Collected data
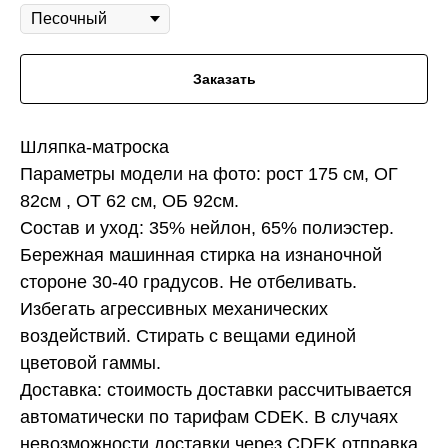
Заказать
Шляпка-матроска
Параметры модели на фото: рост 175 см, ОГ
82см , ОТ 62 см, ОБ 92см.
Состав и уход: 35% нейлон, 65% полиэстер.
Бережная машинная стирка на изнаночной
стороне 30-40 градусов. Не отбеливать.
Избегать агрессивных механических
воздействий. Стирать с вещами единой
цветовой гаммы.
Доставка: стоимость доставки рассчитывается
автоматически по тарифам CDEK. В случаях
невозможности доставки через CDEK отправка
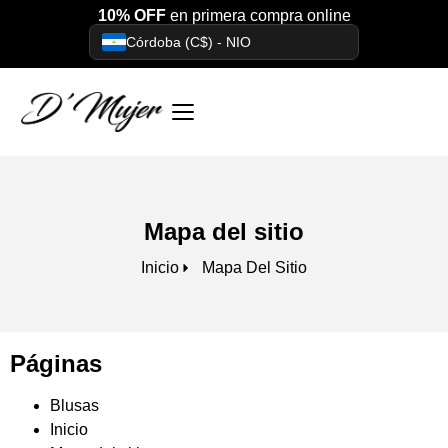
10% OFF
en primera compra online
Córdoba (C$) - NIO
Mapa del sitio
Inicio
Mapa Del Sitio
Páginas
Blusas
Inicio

Description of the task => Return all records above verbatim without their pictures.

Worked solution =>
Заказать
Шляпка-матроска
Параметры модели на фото: рост 175 см, ОГ
82см , ОТ 62 см, ОБ 92см.
Состав и уход: 35% нейлон, 65% полиэстер.
Бережная машинная стирка на изнаночной
стороне 30-40 градусов. Не отбеливать.
Избегать агрессивных механических
воздействий. Стирать с вещами единой
цветовой гаммы.
Доставка: стоимость доставки рассчитывается
автоматически по тарифам CDEK. В случаях
невозможности доставки через CDEK отправка
10% OFF
en primera compra online
Córdoba (C$) - NIO
Mapa del sitio
Inicio
Mapa Del Sitio
Páginas
Blusas
Inicio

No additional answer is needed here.